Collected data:

-- Opening Marker --

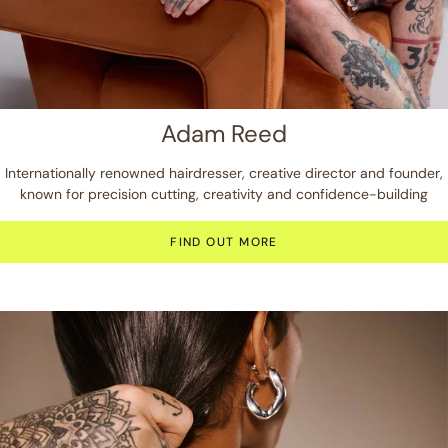
Adam Reed
Internationally renowned hairdresser, creative director and founder,
known for precision cutting, creativity and confidence-building
FIND OUT MORE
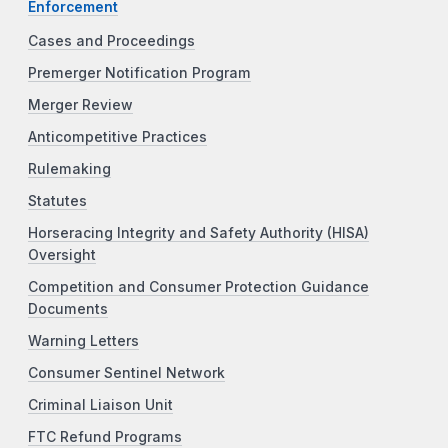
Enforcement
Cases and Proceedings
Premerger Notification Program
Merger Review
Anticompetitive Practices
Rulemaking
Statutes
Horseracing Integrity and Safety Authority (HISA)
Oversight
Competition and Consumer Protection Guidance
Documents
Warning Letters
Consumer Sentinel Network
Criminal Liaison Unit
FTC Refund Programs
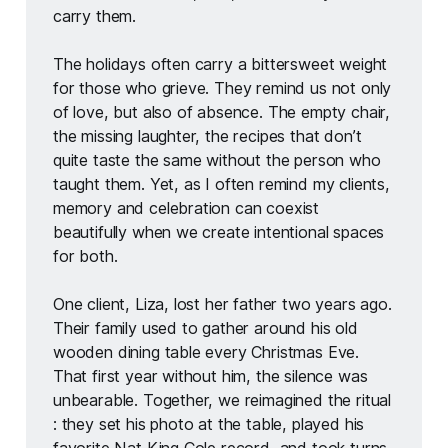
carry them.
The holidays often carry a bittersweet weight 
for those who grieve. They remind us not only 
of love, but also of absence. The empty chair, 
the missing laughter, the recipes that don’t 
quite taste the same without the person who 
taught them. Yet, as I often remind my clients, 
memory and celebration can coexist 
beautifully when we create intentional spaces 
for both.
One client, Liza, lost her father two years ago. 
Their family used to gather around his old 
wooden dining table every Christmas Eve. 
That first year without him, the silence was 
unbearable. Together, we reimagined the ritual 
: they set his photo at the table, played his 
favorite Nat King Cole record, and took turns 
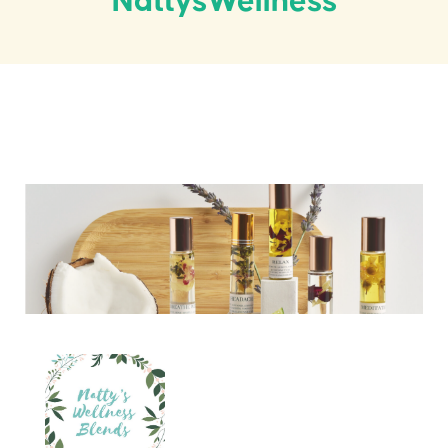
NattysWellness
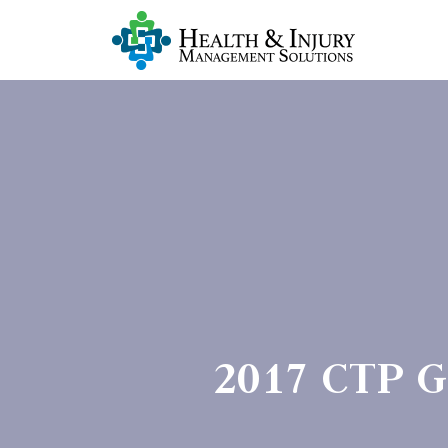
2017 CTP Gr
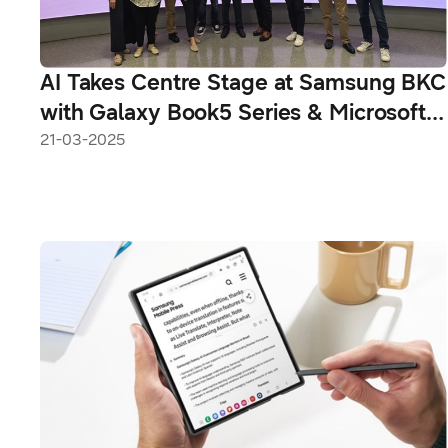
AI Takes Centre Stage at Samsung BKC
with Galaxy Book5 Series & Microsoft
Copilot+ PC
21-03-2025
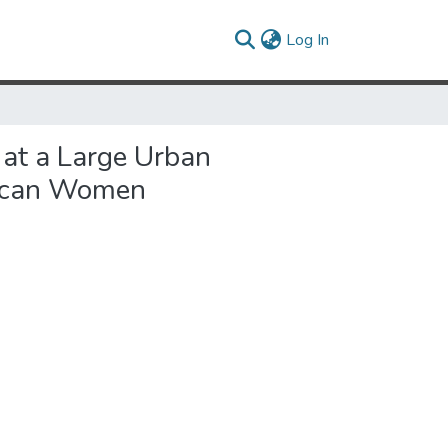
(current)
Log In
 at a Large Urban
rican Women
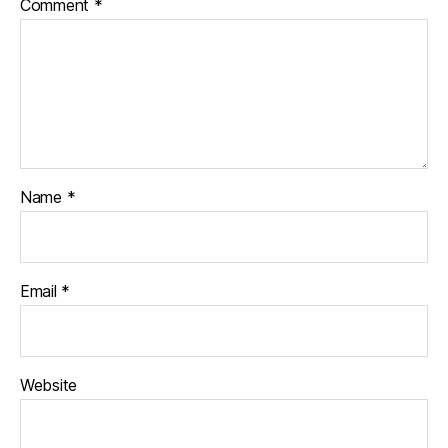
Comment
*
Name
*
Email
*
Website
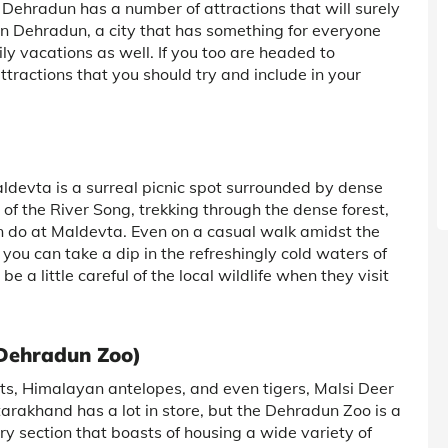
, Dehradun has a number of attractions that will surely
 in Dehradun, a city that has something for everyone
mily vacations as well. If you too are headed to
tractions that you should try and include in your
ldevta is a surreal picnic spot surrounded by dense
 of the River Song, trekking through the dense forest,
an do at Maldevta. Even on a casual walk amidst the
 you can take a dip in the refreshingly cold waters of
 be a little careful of the local wildlife when they visit
 Dehradun Zoo)
its, Himalayan antelopes, and even tigers, Malsi Deer
tarakhand has a lot in store, but the Dehradun Zoo is a
ry section that boasts of housing a wide variety of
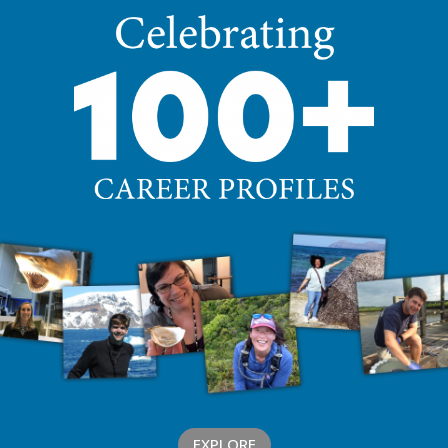
EXPLORE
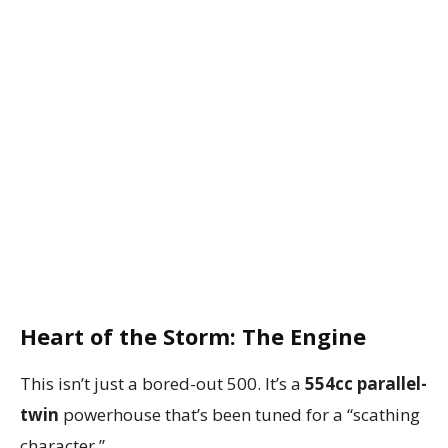
Heart of the Storm: The Engine
This isn’t just a bored-out 500. It’s a
554cc parallel-
twin
powerhouse that’s been tuned for a “scathing
character.”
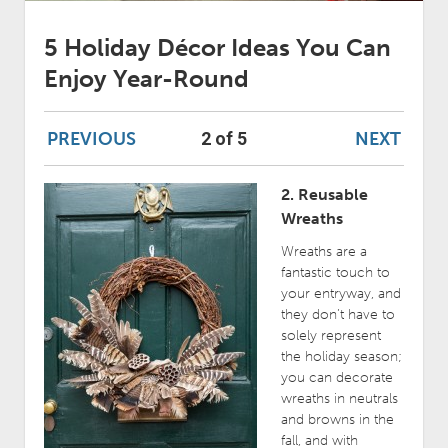
5 Holiday Décor Ideas You Can
Enjoy Year-Round
PREVIOUS
NEXT
2 of 5
2. Reusable
Wreaths
Wreaths are a
fantastic touch to
your entryway, and
they don’t have to
solely represent
the holiday season;
you can decorate
wreaths in neutrals
and browns in the
fall, and with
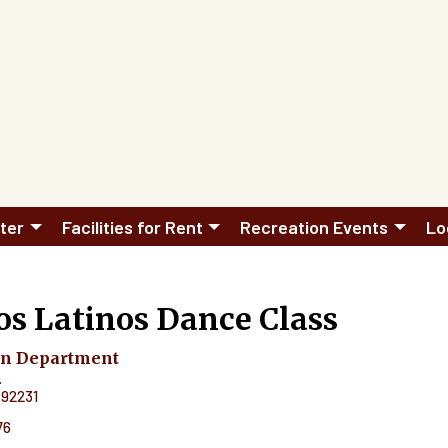
ter
Facilities for Rent
Recreation Events
Lo
s Latinos Dance Class
on Department
.
92231
76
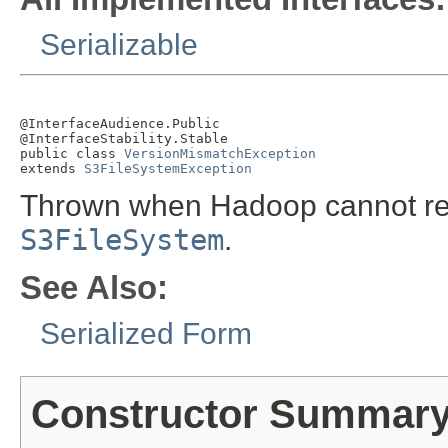
Serializable
@InterfaceAudience.Public

@InterfaceStability.Stable

public class 
VersionMismatchException
extends 
S3FileSystemException
Thrown when Hadoop cannot read
S3FileSystem
.
See Also:
Serialized Form
Constructor Summar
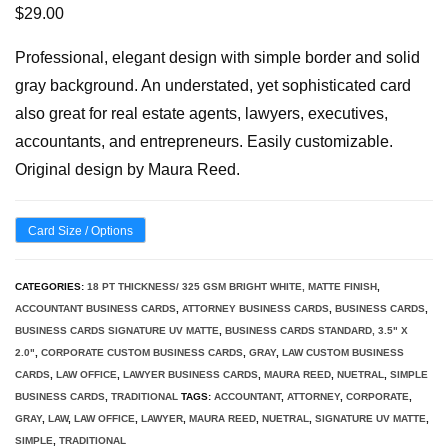
$
29.00
Professional, elegant design with simple border and solid
gray background. An understated, yet sophisticated card
also great for real estate agents, lawyers, executives,
accountants, and entrepreneurs. Easily customizable.
Original design by Maura Reed.
Card Size / Options
CATEGORIES:
18 PT THICKNESS/ 325 GSM BRIGHT WHITE, MATTE FINISH
,
ACCOUNTANT BUSINESS CARDS
,
ATTORNEY BUSINESS CARDS
,
BUSINESS CARDS
,
BUSINESS CARDS SIGNATURE UV MATTE
,
BUSINESS CARDS STANDARD, 3.5" X
2.0"
,
CORPORATE CUSTOM BUSINESS CARDS
,
GRAY
,
LAW CUSTOM BUSINESS
CARDS
,
LAW OFFICE
,
LAWYER BUSINESS CARDS
,
MAURA REED
,
NUETRAL
,
SIMPLE
BUSINESS CARDS
,
TRADITIONAL
TAGS:
ACCOUNTANT
,
ATTORNEY
,
CORPORATE
,
GRAY
,
LAW
,
LAW OFFICE
,
LAWYER
,
MAURA REED
,
NUETRAL
,
SIGNATURE UV MATTE
,
SIMPLE
,
TRADITIONAL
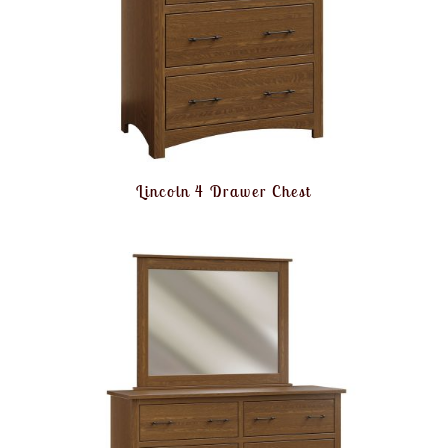
Lincoln 4 Drawer Chest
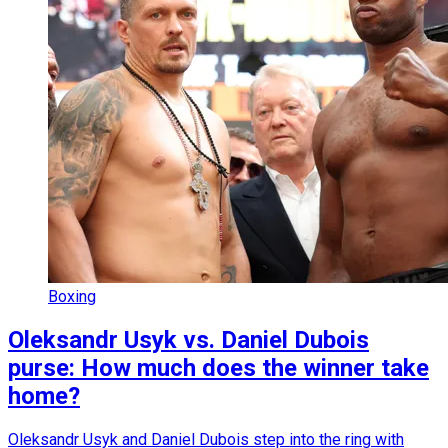
Boxing
Oleksandr Usyk vs. Daniel Dubois
purse: How much does the winner take
home?
Oleksandr Usyk and Daniel Dubois step into the ring with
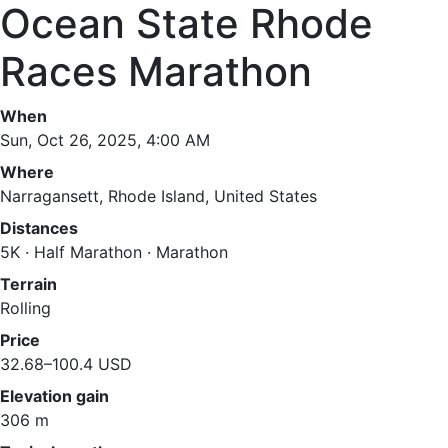
Ocean State Rhode
Races Marathon
When
Sun, Oct 26, 2025, 4:00 AM
Where
Narragansett, Rhode Island, United States
Distances
5K · Half Marathon · Marathon
Terrain
Rolling
Price
32.68–100.4 USD
Elevation gain
306 m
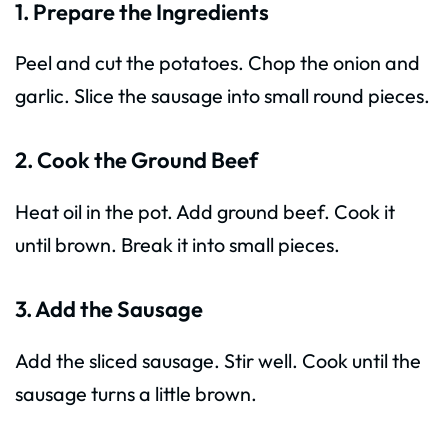
1. Prepare the Ingredients
Peel and cut the potatoes. Chop the onion and
garlic. Slice the sausage into small round pieces.
2. Cook the Ground Beef
Heat oil in the pot. Add ground beef. Cook it
until brown. Break it into small pieces.
3. Add the Sausage
Add the sliced sausage. Stir well. Cook until the
sausage turns a little brown.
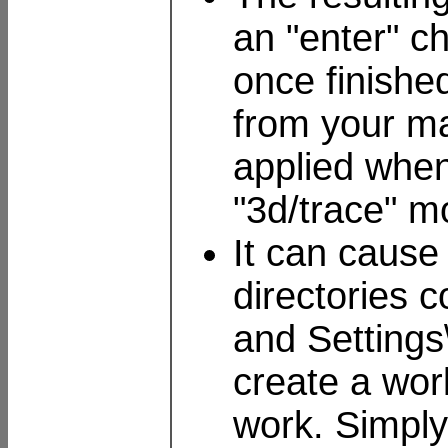
an "enter" ch
once finishe
from your ma
applied when 
"3d/trace" m
It can cause
directories 
and Settings
create a wor
work. Simply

-- Closing Marker --

• _Task requirements_:
Extract all the data above exactly, excluding every picture.

• _Expected output_:
Adam Reed
Internationally renowned hairdresser, creative director and founder,
known for precision cutting, creativity and confidence-building
FIND OUT MORE
Enforcement
Cases and Proceedings
Premerger Notification Program
Merger Review
Anticompetitive Practices
Rulemaking
Statutes
Horseracing Integrity and Safety Authority (HISA)
Oversight
Competition and Consumer Protection Guidance
Documents
Warning Letters
Consumer Sentinel Network
Criminal Liaison Unit
FTC Refund Programs
carry them.
The holidays often carry a bittersweet weight 
for those who grieve. They remind us not only 
of love, but also of absence. The empty chair, 
the missing laughter, the recipes that don’t 
quite taste the same without the person who 
taught them. Yet, as I often remind my clients, 
memory and celebration can coexist 
beautifully when we create intentional spaces 
for both.
One client, Liza, lost her father two years ago. 
Their family used to gather around his old 
wooden dining table every Christmas Eve. 
That first year without him, the silence was 
unbearable. Together, we reimagined the ritual 
: they set his photo at the table, played his 
favorite Nat King Cole record, and took turns 
NattysWellness
2017 CTP Gr
AI Takes Centre Stage at Samsung BKC
with Galaxy Book5 Series & Microsoft
Copilot+ PC
21-03-2025
(current)
Log In
 at a Large Urban
rican Women
Comment
*
Name
*
Email
*
Website
, Dehradun has a number of attractions that will surely
 in Dehradun, a city that has something for everyone
mily vacations as well. If you too are headed to
tractions that you should try and include in your
ldevta is a surreal picnic spot surrounded by dense
 of the River Song, trekking through the dense forest,
an do at Maldevta. Even on a casual walk amidst the
 you can take a dip in the refreshingly cold waters of
 be a little careful of the local wildlife when they visit
 Dehradun Zoo)
its, Himalayan antelopes, and even tigers, Malsi Deer
tarakhand has a lot in store, but the Dehradun Zoo is a
ry section that boasts of housing a wide variety of
EXPLORE
Heart of the Storm: The Engine
This isn’t just a bored-out 500. It’s a
554cc parallel-
twin
powerhouse that’s been tuned for a “scathing
character.”
5 Holiday Décor Ideas You Can
Enjoy Year-Round
PREVIOUS
NEXT
2 of 5
2. Reusable
Wreaths
Wreaths are a
fantastic touch to
your entryway, and
they don’t have to
solely represent
the holiday season;
you can decorate
wreaths in neutrals
and browns in the
fall, and with
ter
Facilities for Rent
Recreation Events
Lo
s Latinos Dance Class
on Department
.
92231
76
Serializable
@InterfaceAudience.Public

@InterfaceStability.Stable

public class 
VersionMismatchException
extends 
S3FileSystemException
Thrown when Hadoop cannot read
S3FileSystem
.
See Also:
Serialized Form
Constructor Summar
$
29.00
Professional, elegant design with simple border and solid
gray background. An understated, yet sophisticated card
also great for real estate agents, lawyers, executives,
accountants, and entrepreneurs. Easily customizable.
Original design by Maura Reed.
Card Size / Options
CATEGORIES:
18 PT THICKNESS/ 325 GSM BRIGHT WHITE, MATTE FINISH
,
ACCOUNTANT BUSINESS CARDS
,
ATTORNEY BUSINESS CARDS
,
BUSINESS CARDS
,
BUSINESS CARDS SIGNATURE UV MATTE
,
BUSINESS CARDS STANDARD, 3.5" X
2.0"
,
CORPORATE CUSTOM BUSINESS CARDS
,
GRAY
,
LAW CUSTOM BUSINESS
CARDS
,
LAW OFFICE
,
LAWYER BUSINESS CARDS
,
MAURA REED
,
NUETRAL
,
SIMPLE
BUSINESS CARDS
,
TRADITIONAL
TAGS:
ACCOUNTANT
,
ATTORNEY
,
CORPORATE
,
GRAY
,
LAW
,
LAW OFFICE
,
LAWYER
,
MAURA REED
,
NUETRAL
,
SIGNATURE UV MATTE
,
SIMPLE
,
TRADITIONAL
Lincoln 4 Drawer Chest
Boxing
Oleksandr Usyk vs. Daniel Dubois
purse: How much does the winner take
home?
Oleksandr Usyk and Daniel Dubois step into the ring with
Ocean State Rhode
Races Marathon
When
Sun, Oct 26, 2025, 4:00 AM
Where
Narragansett, Rhode Island, United States
Distances
5K · Half Marathon · Marathon
Terrain
Rolling
Price
32.68–100.4 USD
Elevation gain
306 m
1. Prepare the Ingredients
Peel and cut the potatoes. Chop the onion and
garlic. Slice the sausage into small round pieces.
2. Cook the Ground Beef
Heat oil in the pot. Add ground beef. Cook it
until brown. Break it into small pieces.
3. Add the Sausage
Add the sliced sausage. Stir well. Cook until the
sausage turns a little brown.
an "enter" ch
once finishe
from your ma
applied when 
"3d/trace" m
It can cause
directories 
and Settings
create a wor
work. Simply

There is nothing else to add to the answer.